Le quatrième adversaire qui se précipite sur Beaumarchais tête baissée et se fait transpercer du premier coup est un romancier du temps assez célèbre dans le genre sombre, qui se piquait, disait-il, d’avoir l’embonpoint du sentiment. C’est d’Arnaud-Baculard, qui, pour être agréable au juge Goëzman, lui écrit une lettre contenant un renseignement faux, et qui, redressé très poliment aussi dans le premier mémoire de Beaumarchais, lui répond dans le style que voici : « Oui, j’étais à pied et je rencontrai dans la rue de Condé le sieur Caron en carrosse, dans son carrosse ! » Et comme Beaumarchais avait dit que d’Arnaud avait l’air sombre, d’Arnaud s’indigne et s’écrie : « J’avais l’air non pas sombre, mais pénétré. L’air sombre ne va qu’à ces gens qui ruminent le crime, qui se travaillent pour étouffer le remords et pour faire le mal… On vous suit pas à pas dans votre mine, vous marchez à l’éruption… Il y a des cœurs dans lesquels je frémis de lire ; j’y mesure toutes les sombres profondeurs de l’enfer. C’est alors que je m’écrie : Tu dors, Jupiter ! À quoi te sert donc ta foudre ? »

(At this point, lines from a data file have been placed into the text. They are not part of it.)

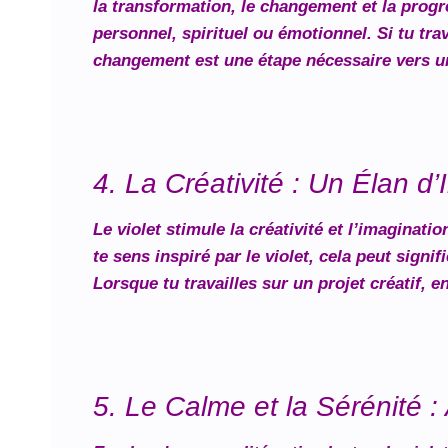
la transformation, le changement et la progr
personnel, spirituel ou émotionnel. Si tu tra
changement est une étape nécessaire vers un
4. La Créativité : Un Élan d
Le violet stimule la créativité et l’imaginati
te sens inspiré par le violet, cela peut signi
Lorsque tu travailles sur un projet créatif, e
5. Le Calme et la Sérénité 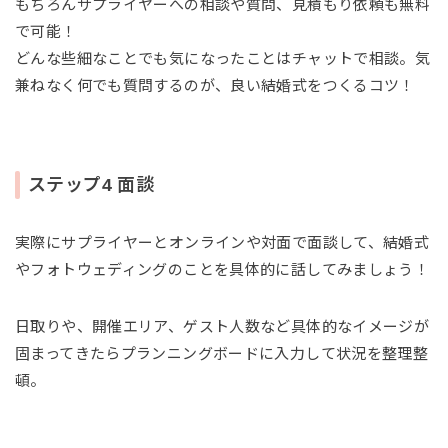
もちろんサプライヤーへの相談や質問、見積もり依頼も無料
で可能！
どんな些細なことでも気になったことはチャットで相談。気
兼ねなく何でも質問するのが、良い結婚式をつくるコツ！
ステップ4 面談
実際にサプライヤーとオンラインや対面で面談して、結婚式
やフォトウェディングのことを具体的に話してみましょう！
日取りや、開催エリア、ゲスト人数など具体的なイメージが
固まってきたらプランニングボードに入力して状況を整理整
頓。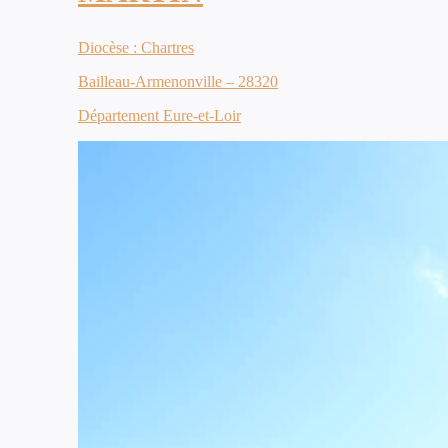
Diocèse : Chartres
Bailleau-Armenonville – 28320
Département Eure-et-Loir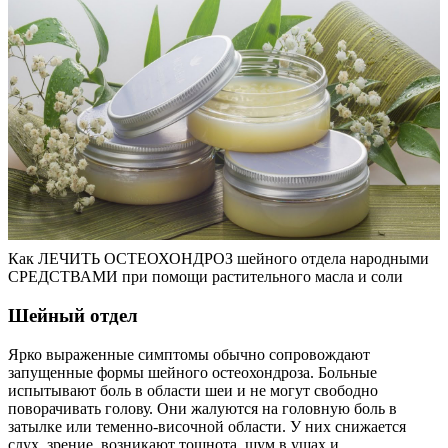
Как ЛЕЧИТЬ ОСТЕОХОНДРОЗ шейного отдела народными
СРЕДСТВАМИ при помощи растительного масла и соли
Шейный отдел
Ярко выраженные симптомы обычно сопровождают
запущенные формы шейного остеохондроза. Больные
испытывают боль в области шеи и не могут свободно
поворачивать голову. Они жалуются на головную боль в
затылке или теменно-височной области. У них снижается
слух, зрение, возникают тошнота, шум в ушах и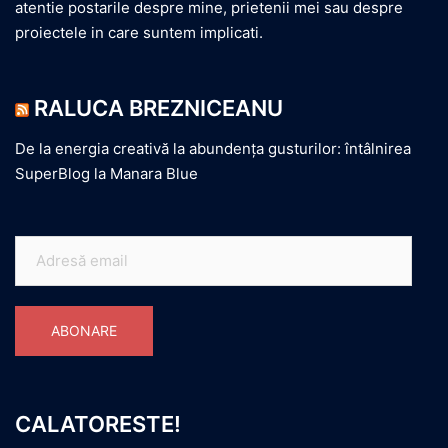
atentie postarile despre mine, prietenii mei sau despre
proiectele in care suntem implicati.
RALUCA BREZNICEANU
De la energia creativă la abundența gusturilor: întâlnirea
SuperBlog la Manara Blue
Adresă
email
ABONARE
CALATORESTE!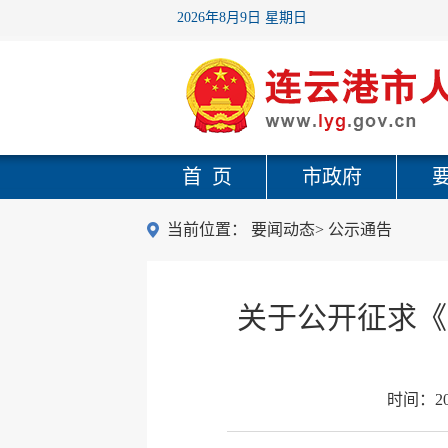
2026年8月9日 星期日
首 页
市政府
当前位置：
要闻动态
>
公示通告
关于公开征求《
时间：
2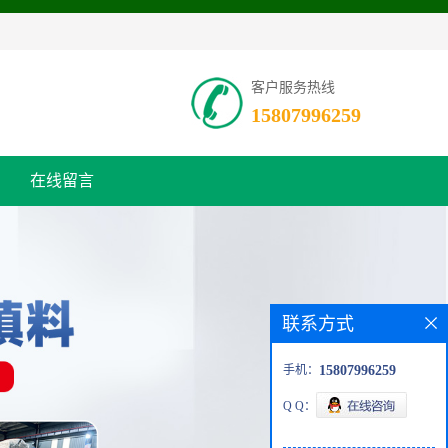
客户服务热线
15807996259
在线留言
联系方式
手机：
15807996259
Q Q：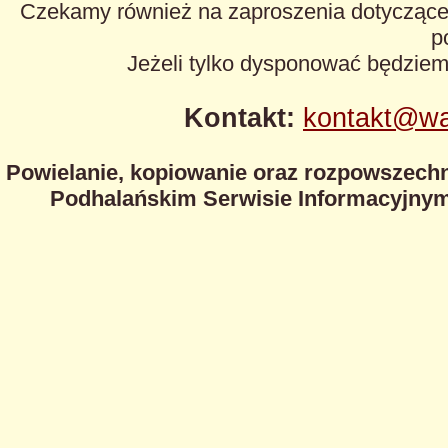
Czekamy również na zaproszenia dotyczące z
p
Jeżeli tylko dysponować będzie
Kontakt:
kontakt@wa
Powielanie, kopiowanie oraz rozpowszechn
Podhalańskim Serwisie Informacyjnym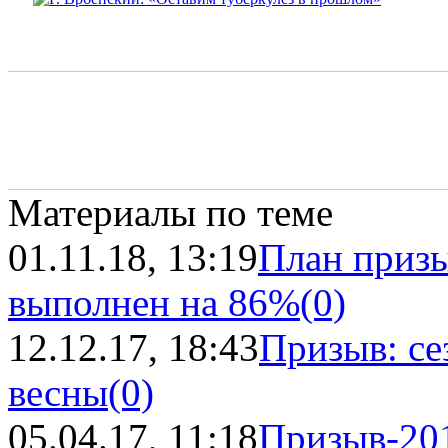
Материалы по теме
01.11.18, 13:19
План приз
выполнен на 86%
(0)
12.12.17, 18:43
Призыв: се
весны
(0)
05.04.17, 11:18
Призыв-20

On voit que si d’Arnaud, de son côté, n’est pas méchant, ce n’est pas faute de bonne volonté. Il est peut-être intéressant de reproduire ici la réponse de Beaumarchais ; on y verra avec quelle justesse d’esprit il fait la part de tout le monde et quelle sérénité gaie il apporte dans ce combat. Il commence par reproduire la phrase de d’Arnaud sur le carrosse :


« Dans son carrosse ! répétez-vous avec un gros point d’admiration. Qui ne croirait, après ce triste oui, j’étais à pied, et ce gros point d’admiration qui court après mon carrosse, que vous êtes l’envie même personnifiée ? Mais moi, qui vous connais pour un bon humain, je sais bien que cette phrase dans son carrosse ne signifie pas que vous fussiez fâché de me voir dans mon carrosse, mais seulement de ce que je ne vous voyais pas dans le vôtre.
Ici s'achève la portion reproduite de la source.